Another strategy to try to overcome ALK resistance consists of targeting the chaperone pathway. Results of Heat-Shock-Protein 90 (HSP90) inhibition in a cohort of ALK-positive patients have been reported (71). AUY992 is a potent, non-geldanamycin, HSP90 inhibitor. Its activity as a once-weekly, 1-hour infusion has been tested in a specific cohort of 22 ALK-positive lung cancer patients. The overall response rate was 32%, with a disease control rate of 59% and an estimated PFS at 18 weeks of 35.8%. The overall response rate in ALK-positive crizotinib-naïve patients (8) was 50%, with a disease control rate of 100% and an estimated PFS of 62.5% at 18 weeks. The most frequent treatment related side effects were eye disorders (74%), diarrhea (68%), nausea (39%), vomiting (26%), and fatigue (21%). Grade 3-4 side effects included eye disorders (7%), diarrhea (6%), and fatigue (4%). AUY922 had an acceptable safety profile. Activity was demonstrated both in crizotinib-naïve and crizotinib-resistant patients.
Other ALK inhibitors, as well as HSP90 inhibitors and different combinations are being currently tested in clinical trials to evaluate the safety profile and the activity in patients harboring ALK rearrangement (Table 5).
Lung cancer harboring ALK rearrangements has emerged as a relevant subtype of this disease, based both on its particular natural history and on the success of crizotinib in efficaciously treating this specific population.

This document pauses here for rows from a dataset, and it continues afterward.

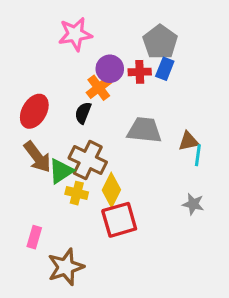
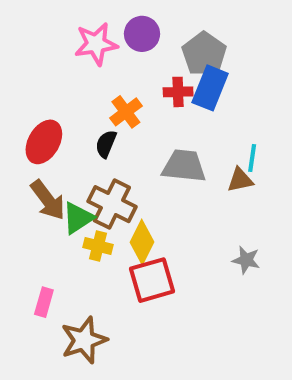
purple circle: (110, 69) -> (142, 34), moved
blue rectangle: (165, 69) -> (210, 88), size x1.5
cyan line: (198, 155) -> (252, 158), moved

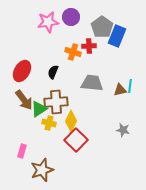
blue rectangle: (210, 88) -> (117, 36), moved
orange cross: (126, 112) -> (73, 52), moved, turned -35
cyan line: (252, 158) -> (130, 86), moved
brown cross: (112, 204) -> (56, 102), turned -30
red square: (152, 280) -> (76, 140), turned -30

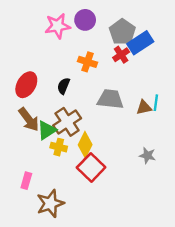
blue rectangle: (117, 36) -> (140, 43), turned 35
red cross: (89, 46) -> (121, 55), moved, turned -32
brown cross: (56, 102) -> (67, 122), turned -30

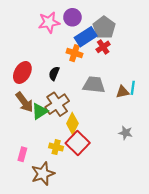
blue rectangle: (140, 43) -> (86, 37), moved
yellow cross: (59, 147) -> (56, 147), moved

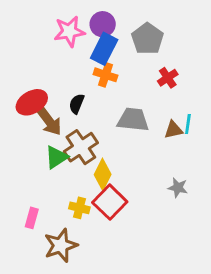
blue rectangle: (86, 37) -> (104, 49), moved, turned -30
red cross: (103, 47) -> (168, 78), moved
red ellipse: (22, 72) -> (32, 102), turned 30
brown arrow: (24, 102) -> (49, 121), moved

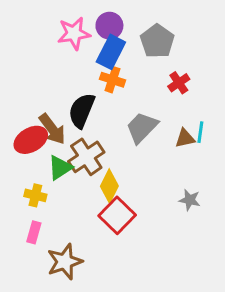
red ellipse: (32, 102) -> (31, 140), moved
black semicircle: (77, 104) -> (82, 111), size x1.6
gray trapezoid: (133, 120) -> (142, 127), turned -52
yellow cross: (79, 208) -> (35, 195), moved

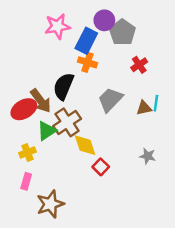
purple circle: (109, 26) -> (104, 20), moved
yellow diamond: (109, 186) -> (85, 145), turned -45
yellow cross: (35, 195) -> (27, 152), turned -35
red square: (117, 215) -> (101, 167), moved, size x0.6

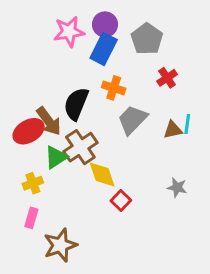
purple circle: (104, 20) -> (105, 24), moved
orange cross: (88, 62) -> (114, 88), moved

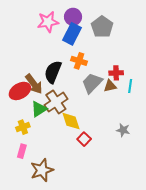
red cross: (167, 78) -> (116, 73), moved, turned 32
brown triangle: (173, 130) -> (110, 86), moved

However, some challenges remain, such as a how to better manage adverse events related to treatment, more convenient therapeutic schedules for our patients, how to effectively treat CNS disease and overcome or delay the emergence of resistance. Newer strategies including next generation ALK inhibitors or novel drugs may help to address some of these questions.
Disclosure: The authors declare no conflict of interest.